In rural Northern California, there are fewer options. At Yuba College, with campuses in Marysville and Yuba City, there are no adjunct health benefits, but as Elaine Robinson, president of the Yuba College Federation of Teachers, explains, it’s not for lack of trying.

The college administration has been so problematic on other basic issues that “our energy has been spent on simply trying to get the administration to comply with the language already in the contract,” Robinson said.

Still, Robinson, whose union exclusively represents part-time faculty, is working towards the goal of paid health benefits for her members. Following an analysis of benefit costs to the district, the union is working with other bargaining groups, like full-time faculty, to encourage a shift to lower-cost health plans which provide the same benefits. By doing this, she hopes to get Yuba College administration to see part-time healthcare benefits as viable.

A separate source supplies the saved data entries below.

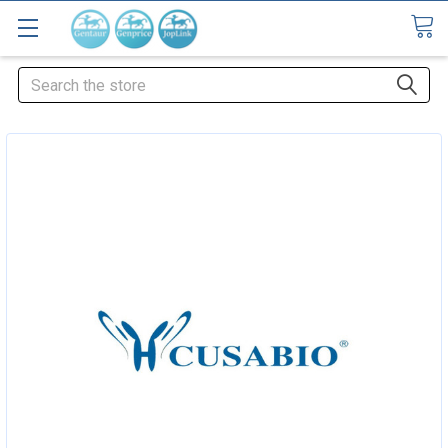
Search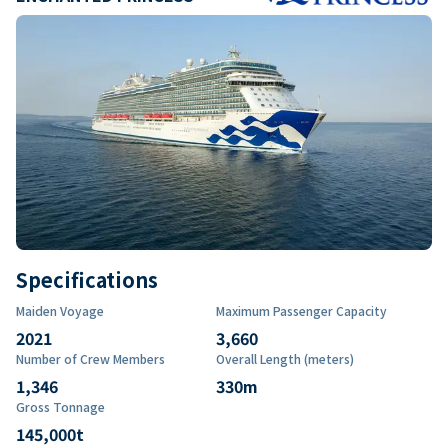
Specifications
Maiden Voyage
Maximum Passenger Capacity
2021
3,660
Number of Crew Members
Overall Length (meters)
1,346
330
m
Gross Tonnage
145,000
t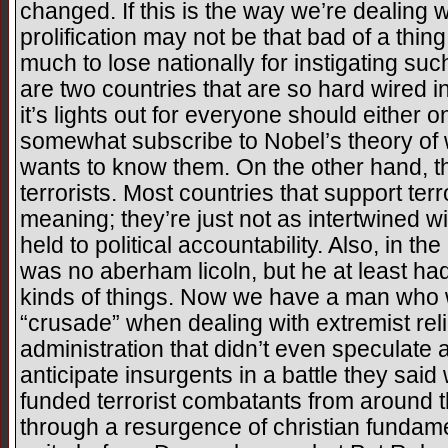
changed. If this is the way we’re dealing w
prolification may not be that bad of a thi
much to lose nationally for instigating su
are two countries that are so hard wired i
it’s lights out for everyone should either o
somewhat subscribe to Nobel’s theory of
wants to know them. On the other hand, thi
terrorists. Most countries that support ter
meaning; they’re just not as intertwined wi
held to political accountability. Also, in 
was no aberham licoln, but he at least had
kinds of things. Now we have a man who wi
“crusade” when dealing with extremist reli
administration that didn’t even speculate a
anticipate insurgents in a battle they sai
funded terrorist combatants from around t
through a resurgence of christian fundame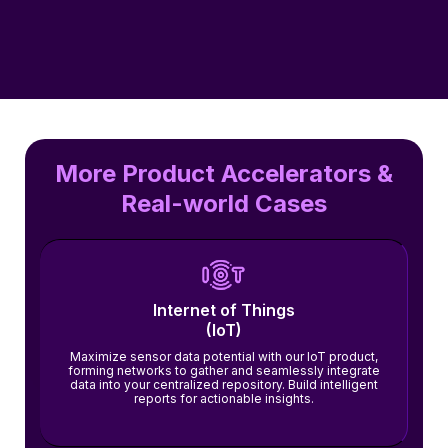
More Product Accelerators &
Real-world Cases
Internet of Things
(IoT)
Maximize sensor data potential with our IoT product,
forming networks to gather and seamlessly integrate
data into your centralized repository. Build intelligent
reports for actionable insights.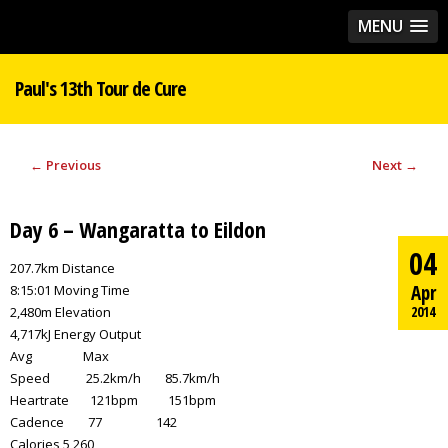
MENU
Paul's 13th Tour de Cure
←
Previous
Next
→
Day 6 – Wangaratta to Eildon
04
207.7km Distance
Apr
8:15:01 Moving Time
2014
2,480m Elevation
4,717kJ Energy Output
Avg Max
Speed 25.2km/h 85.7km/h
Heartrate 121bpm 151bpm
Cadence 77 142
Calories 5,260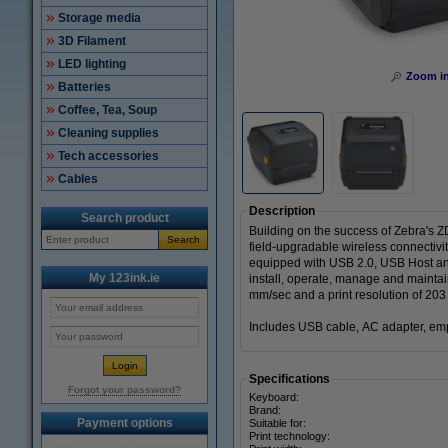
Storage media
3D Filament
LED lighting
Zoom i
Batteries
Coffee, Tea, Soup
Cleaning supplies
Tech accessories
Cables
Description
Search product
Building on the success of Zebra's 
Search
field-upgradable wireless connectivit
equipped with USB 2.0, USB Host and 
My 123ink.ie
install, operate, manage and maintain
mm/sec and a print resolution of 203 
Includes USB cable, AC adapter, emp
Specifications
Forgot your password?
Keyboard:
Brand:
Payment options
Suitable for:
Print technology: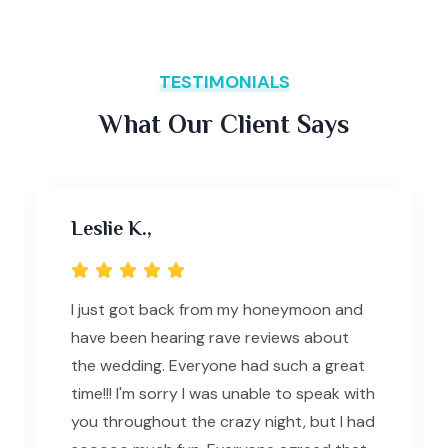
TESTIMONIALS
What Our Client Says
Leslie K.,
I just got back from my honeymoon and
have been hearing rave reviews about
the wedding. Everyone had such a great
time!!! I'm sorry I was unable to speak with
you throughout the crazy night, but I had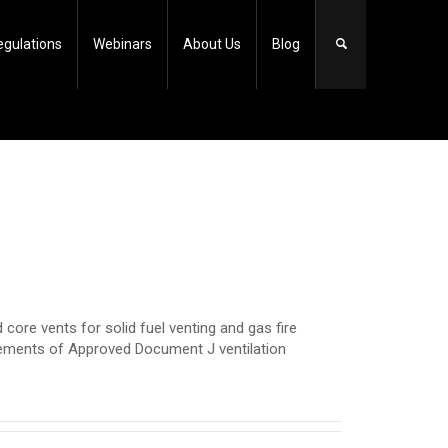
egulations
Webinars
About Us
Blog
core vents for solid fuel venting and gas fire
rements of Approved Document J ventilation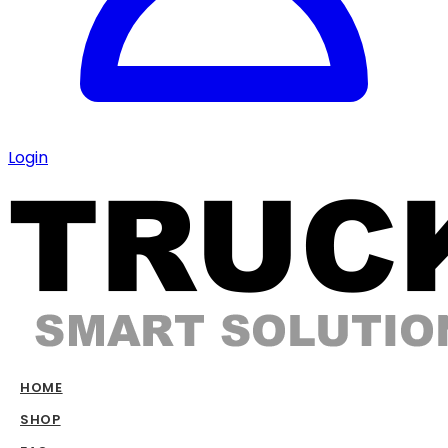
Login
HOME
SHOP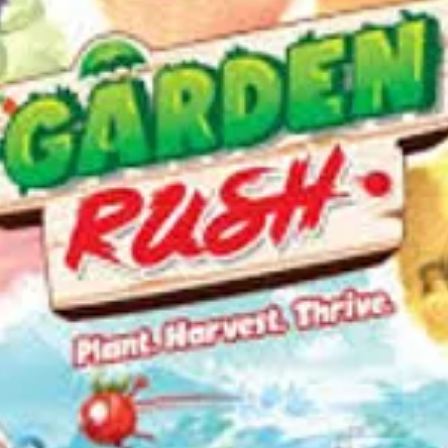
—descrip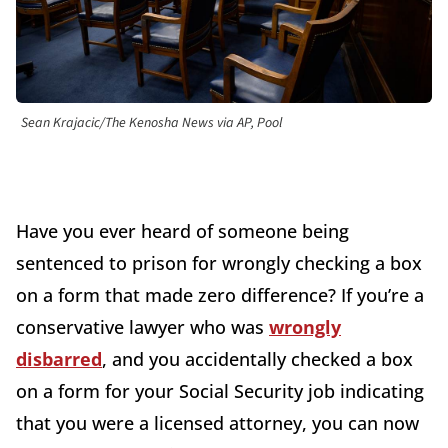
Sean Krajacic/The Kenosha News via AP, Pool
Have you ever heard of someone being
sentenced to prison for wrongly checking a box
on a form that made zero difference? If you’re a
conservative lawyer who was
wrongly
disbarred
, and you accidentally checked a box
on a form for your Social Security job indicating
that you were a licensed attorney, you can now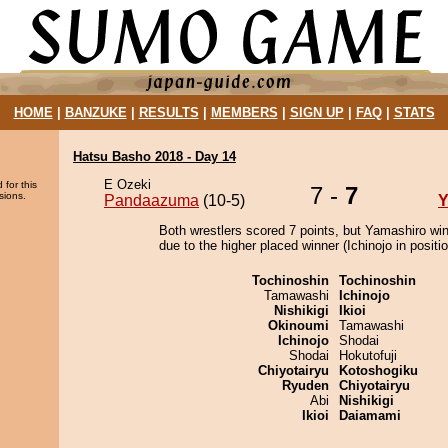
HOME
|
BANZUKE
|
RESULTS
|
MEMBERS
|
SIGN UP
|
FAQ
|
STATS
Hatsu Basho 2018 - Day 14
E Ozeki
 for this
7 -
7
sions.
Pandaazuma
(10-5)
Y
Both wrestlers scored 7 points, but Yamashiro wi
due to the higher placed winner (Ichinojo in positio
Tochinoshin
Tochinoshin
Tamawashi
Ichinojo
Nishikigi
Ikioi
Okinoumi
Tamawashi
Ichinojo
Shodai
Shodai
Hokutofuji
Chiyotairyu
Kotoshogiku
Ryuden
Chiyotairyu
Abi
Nishikigi
Ikioi
Daiamami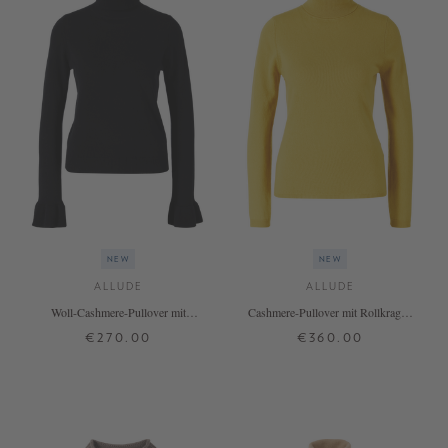
NEW
NEW
ALLUDE
ALLUDE
Woll-Cashmere-Pullover mit
Cashmere-Pullover mit Rollkragen
Rollkragen Schwarz
Senfgelb
€270.00
€360.00
XS
S
M
L
XL
XS
S
M
L
XL
+ MORE COLOURS
+ MORE COLOURS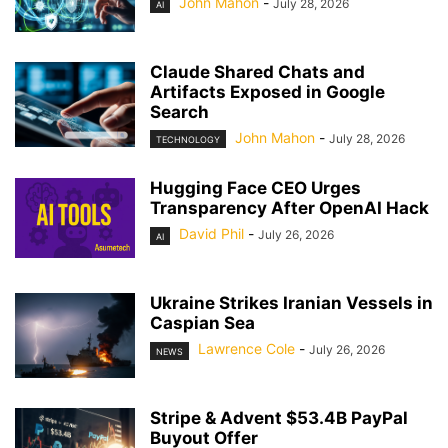
John Mahon
-
July 28, 2026
AI
Claude Shared Chats and
Artifacts Exposed in Google
Search
John Mahon
-
July 28, 2026
TECHNOLOGY
Hugging Face CEO Urges
Transparency After OpenAI Hack
David Phil
-
July 26, 2026
AI
Ukraine Strikes Iranian Vessels in
Caspian Sea
Lawrence Cole
-
July 26, 2026
NEWS
Stripe & Advent $53.4B PayPal
Buyout Offer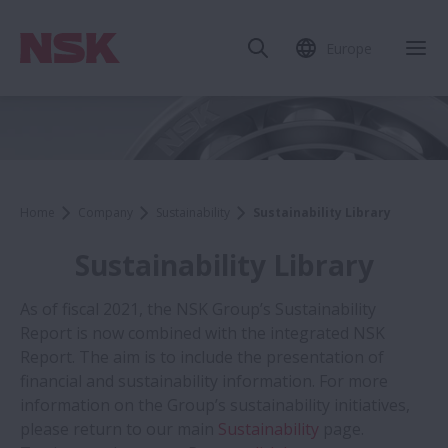
Europe
Home
Company
Sustainability
Sustainability Library
Sustainability Library
As of fiscal 2021, the NSK Group’s Sustainability
Report is now combined with the integrated NSK
Report. The aim is to include the presentation of
financial and sustainability information. For more
information on the Group’s sustainability initiatives,
please return to our main
Sustainability
page.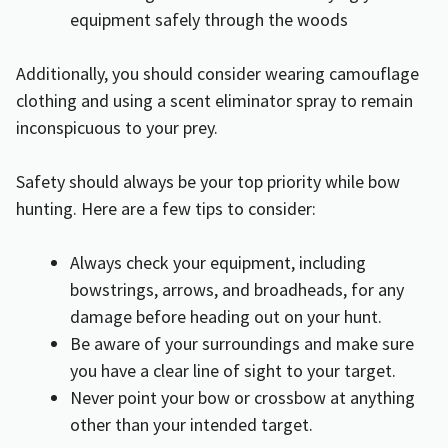
equipment safely through the woods
Additionally, you should consider wearing camouflage
clothing and using a scent eliminator spray to remain
inconspicuous to your prey.
Safety should always be your top priority while bow
hunting. Here are a few tips to consider:
Always check your equipment, including
bowstrings, arrows, and broadheads, for any
damage before heading out on your hunt.
Be aware of your surroundings and make sure
you have a clear line of sight to your target.
Never point your bow or crossbow at anything
other than your intended target.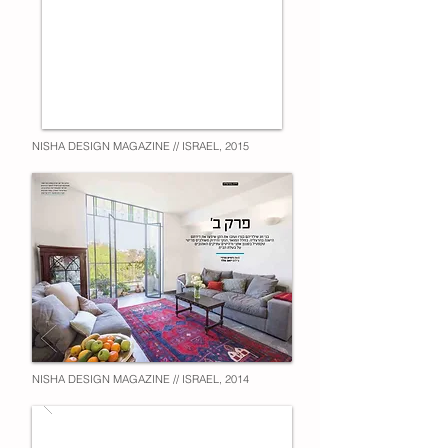
NISHA DESIGN MAGAZINE // ISRAEL, 2015
NISHA DESIGN MAGAZINE // ISRAEL, 2014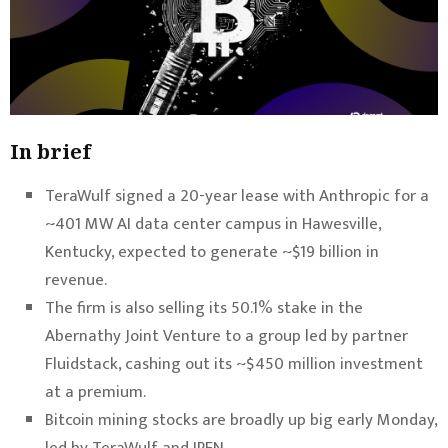
In brief
TeraWulf signed a 20-year lease with Anthropic for a
~401 MW AI data center campus in Hawesville,
Kentucky, expected to generate ~$19 billion in
revenue.
The firm is also selling its 50.1% stake in the
Abernathy Joint Venture to a group led by partner
Fluidstack, cashing out its ~$450 million investment
at a premium.
Bitcoin mining stocks are broadly up big early Monday,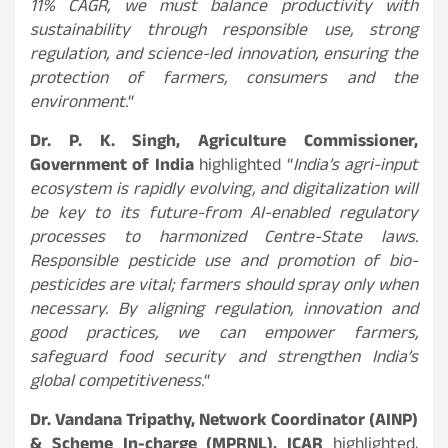
11% CAGR, we must balance productivity with
sustainability through responsible use, strong
regulation, and science-led innovation, ensuring the
protection of farmers, consumers and the
environment.
“
Dr. P. K. Singh, Agriculture Commissioner
,
Government of India
highlighted “
India’s agri-input
ecosystem is rapidly evolving, and digitalization will
be key to its future-from AI-enabled regulatory
processes to harmonized Centre-State laws.
Responsible pesticide use and promotion of bio-
pesticides are vital; farmers should spray only when
necessary. By aligning regulation, innovation and
good practices, we can empower farmers,
safeguard food security and strengthen India’s
global competitiveness.
“
Dr. Vandana Tripathy, Network Coordinator (AINP)
& Scheme In-charge (MPRNL), ICAR
highlighted,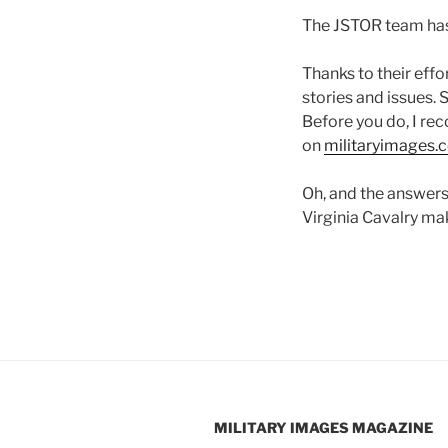
The JSTOR team has
Thanks to their effo
stories and issues. 
Before you do, I rec
on
militaryimages.
Oh, and the answers
Virginia Cavalry ma
MILITARY IMAGES
MAGAZINE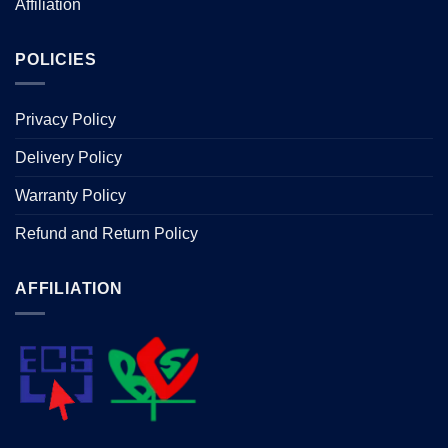
Affiliation
POLICIES
Privacy Policy
Delivery Policy
Warranty Policy
Refund and Return Policy
AFFILIATION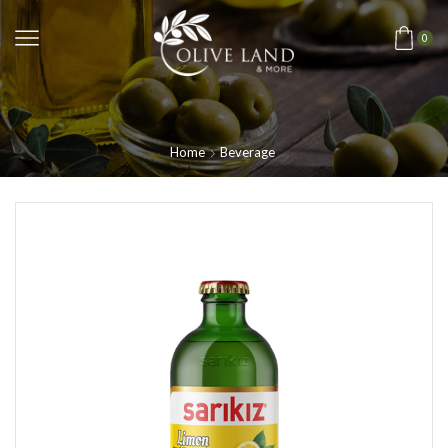
0
Home
Beverage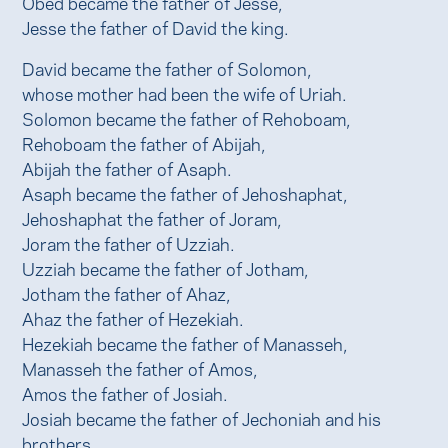
Obed became the father of Jesse,
Jesse the father of David the king.
David became the father of Solomon,
whose mother had been the wife of Uriah.
Solomon became the father of Rehoboam,
Rehoboam the father of Abijah,
Abijah the father of Asaph.
Asaph became the father of Jehoshaphat,
Jehoshaphat the father of Joram,
Joram the father of Uzziah.
Uzziah became the father of Jotham,
Jotham the father of Ahaz,
Ahaz the father of Hezekiah.
Hezekiah became the father of Manasseh,
Manasseh the father of Amos,
Amos the father of Josiah.
Josiah became the father of Jechoniah and his
brothers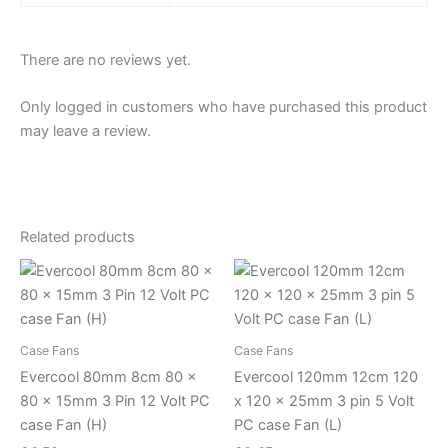
There are no reviews yet.
Only logged in customers who have purchased this product
may leave a review.
Related products
Case Fans
Case Fans
Evercool 80mm 8cm 80 x
Evercool 120mm 12cm 120
80 x 15mm 3 Pin 12 Volt PC
x 120 x 25mm 3 pin 5 Volt
case Fan (H)
PC case Fan (L)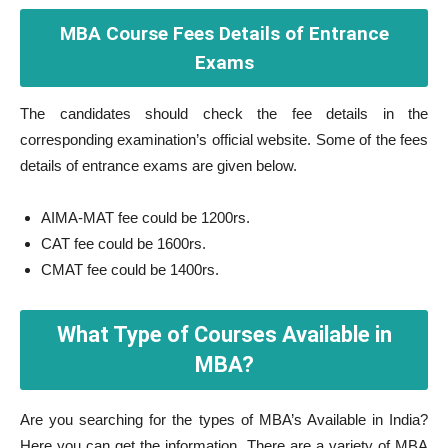
MBA Course Fees Details of Entrance
Exams
The candidates should check the fee details in the
corresponding examination’s official website. Some of the fees
details of entrance exams are given below.
AIMA-MAT fee could be 1200rs.
CAT fee could be 1600rs.
CMAT fee could be 1400rs.
What Type of Courses Available in
MBA?
Are you searching for the types of MBA’s Available in India?
Here you can get the information. There are a variety of MBA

Robinson is also a member of the CFT Part-Time Committee, which recently surveyed parity among adjunct healthcare benefits statewide. The Yuba district is one of the few in the state that does not contribute to adjunct health care benefits.

As a result, the union bargaining team is pursuing health benefits for adjuncts in "parity bargaining." The disparity between health benefits of full-time and part-time faculty is a parity issue that has been sunshined for the coming negotiations.